WHAT TO WORK ON:
Which lines of the records below contain the word "набор"? Show each one.

DATA RECORDS:
____
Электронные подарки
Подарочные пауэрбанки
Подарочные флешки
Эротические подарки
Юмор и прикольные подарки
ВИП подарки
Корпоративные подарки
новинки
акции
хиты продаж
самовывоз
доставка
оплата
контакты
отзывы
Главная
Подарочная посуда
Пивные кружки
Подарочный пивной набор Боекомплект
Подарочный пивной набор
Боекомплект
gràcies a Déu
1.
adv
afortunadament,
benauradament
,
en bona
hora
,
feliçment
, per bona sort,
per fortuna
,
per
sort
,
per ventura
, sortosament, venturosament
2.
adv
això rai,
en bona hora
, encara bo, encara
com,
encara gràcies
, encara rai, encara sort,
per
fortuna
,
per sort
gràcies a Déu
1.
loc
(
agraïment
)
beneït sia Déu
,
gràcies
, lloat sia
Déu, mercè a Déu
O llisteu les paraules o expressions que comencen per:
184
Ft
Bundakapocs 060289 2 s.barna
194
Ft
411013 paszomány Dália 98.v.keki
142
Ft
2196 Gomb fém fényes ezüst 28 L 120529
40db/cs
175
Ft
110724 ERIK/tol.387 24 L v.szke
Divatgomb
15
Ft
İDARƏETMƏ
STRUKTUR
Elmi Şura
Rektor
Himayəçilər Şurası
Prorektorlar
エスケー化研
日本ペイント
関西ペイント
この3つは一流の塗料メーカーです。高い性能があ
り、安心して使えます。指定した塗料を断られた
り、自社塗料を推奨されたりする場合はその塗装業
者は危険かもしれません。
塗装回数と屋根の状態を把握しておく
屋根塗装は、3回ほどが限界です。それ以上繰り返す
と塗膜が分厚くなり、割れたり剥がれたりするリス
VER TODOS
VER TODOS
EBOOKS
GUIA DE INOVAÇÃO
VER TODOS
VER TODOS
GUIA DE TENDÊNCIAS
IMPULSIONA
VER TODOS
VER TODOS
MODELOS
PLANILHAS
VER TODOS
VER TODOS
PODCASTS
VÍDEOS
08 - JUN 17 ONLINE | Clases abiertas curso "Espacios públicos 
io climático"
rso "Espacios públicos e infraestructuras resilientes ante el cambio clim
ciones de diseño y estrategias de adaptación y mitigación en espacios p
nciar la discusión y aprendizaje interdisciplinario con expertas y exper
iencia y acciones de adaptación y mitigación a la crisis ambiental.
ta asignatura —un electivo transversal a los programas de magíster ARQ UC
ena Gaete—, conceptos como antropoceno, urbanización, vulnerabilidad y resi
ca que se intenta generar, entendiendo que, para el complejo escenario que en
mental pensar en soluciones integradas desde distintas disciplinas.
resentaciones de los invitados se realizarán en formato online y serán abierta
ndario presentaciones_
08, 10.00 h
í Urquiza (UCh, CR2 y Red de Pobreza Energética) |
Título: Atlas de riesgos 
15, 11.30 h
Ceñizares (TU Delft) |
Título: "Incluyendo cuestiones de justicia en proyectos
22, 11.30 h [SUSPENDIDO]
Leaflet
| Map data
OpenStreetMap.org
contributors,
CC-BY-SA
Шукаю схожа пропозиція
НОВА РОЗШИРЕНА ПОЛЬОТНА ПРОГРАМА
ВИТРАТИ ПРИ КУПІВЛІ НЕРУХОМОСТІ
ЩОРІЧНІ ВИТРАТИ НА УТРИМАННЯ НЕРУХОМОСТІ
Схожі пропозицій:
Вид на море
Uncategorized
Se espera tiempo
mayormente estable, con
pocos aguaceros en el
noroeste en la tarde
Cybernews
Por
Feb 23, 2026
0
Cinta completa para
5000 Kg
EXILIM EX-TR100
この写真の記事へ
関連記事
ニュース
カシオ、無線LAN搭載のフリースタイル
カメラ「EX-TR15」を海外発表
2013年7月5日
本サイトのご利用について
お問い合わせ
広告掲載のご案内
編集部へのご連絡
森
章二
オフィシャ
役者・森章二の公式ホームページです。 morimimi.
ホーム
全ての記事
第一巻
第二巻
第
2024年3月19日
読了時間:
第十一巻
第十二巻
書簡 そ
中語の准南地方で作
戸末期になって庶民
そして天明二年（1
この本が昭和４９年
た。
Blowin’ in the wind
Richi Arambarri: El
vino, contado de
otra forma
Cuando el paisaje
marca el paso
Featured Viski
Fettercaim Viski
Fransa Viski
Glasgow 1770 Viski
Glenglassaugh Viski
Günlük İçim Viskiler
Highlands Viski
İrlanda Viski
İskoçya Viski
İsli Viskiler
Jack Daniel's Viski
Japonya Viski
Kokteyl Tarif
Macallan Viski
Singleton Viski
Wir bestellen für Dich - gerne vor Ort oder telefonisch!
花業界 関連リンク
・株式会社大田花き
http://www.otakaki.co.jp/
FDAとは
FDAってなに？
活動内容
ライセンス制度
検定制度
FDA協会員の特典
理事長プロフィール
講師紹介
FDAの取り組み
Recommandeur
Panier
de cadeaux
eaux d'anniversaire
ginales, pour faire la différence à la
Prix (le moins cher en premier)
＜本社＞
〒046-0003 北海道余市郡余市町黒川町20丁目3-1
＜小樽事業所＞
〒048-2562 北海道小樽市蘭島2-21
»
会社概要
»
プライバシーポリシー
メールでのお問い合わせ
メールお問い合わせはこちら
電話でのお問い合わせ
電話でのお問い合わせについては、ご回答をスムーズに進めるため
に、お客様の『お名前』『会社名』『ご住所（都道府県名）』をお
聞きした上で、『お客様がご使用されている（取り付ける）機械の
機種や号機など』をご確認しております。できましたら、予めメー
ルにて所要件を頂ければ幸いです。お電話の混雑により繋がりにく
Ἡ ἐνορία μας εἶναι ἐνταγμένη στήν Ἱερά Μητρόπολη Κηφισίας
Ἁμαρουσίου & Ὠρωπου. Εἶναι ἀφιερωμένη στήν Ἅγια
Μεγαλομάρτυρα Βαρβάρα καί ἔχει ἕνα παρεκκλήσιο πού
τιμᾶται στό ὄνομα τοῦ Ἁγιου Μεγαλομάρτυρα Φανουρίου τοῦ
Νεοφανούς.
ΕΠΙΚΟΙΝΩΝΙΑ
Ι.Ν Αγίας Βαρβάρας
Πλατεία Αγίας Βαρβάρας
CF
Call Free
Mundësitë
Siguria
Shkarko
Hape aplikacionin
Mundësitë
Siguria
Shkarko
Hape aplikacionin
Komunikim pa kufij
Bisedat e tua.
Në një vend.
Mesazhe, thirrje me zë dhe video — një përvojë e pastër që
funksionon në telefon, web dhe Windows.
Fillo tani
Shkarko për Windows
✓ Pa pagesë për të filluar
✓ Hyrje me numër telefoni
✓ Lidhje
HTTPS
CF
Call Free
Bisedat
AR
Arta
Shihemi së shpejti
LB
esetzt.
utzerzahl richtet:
____
SOLUTION TO THIS PROBLEM:
Подарочный пивной набор Боекомплект
Подарочный пивной набор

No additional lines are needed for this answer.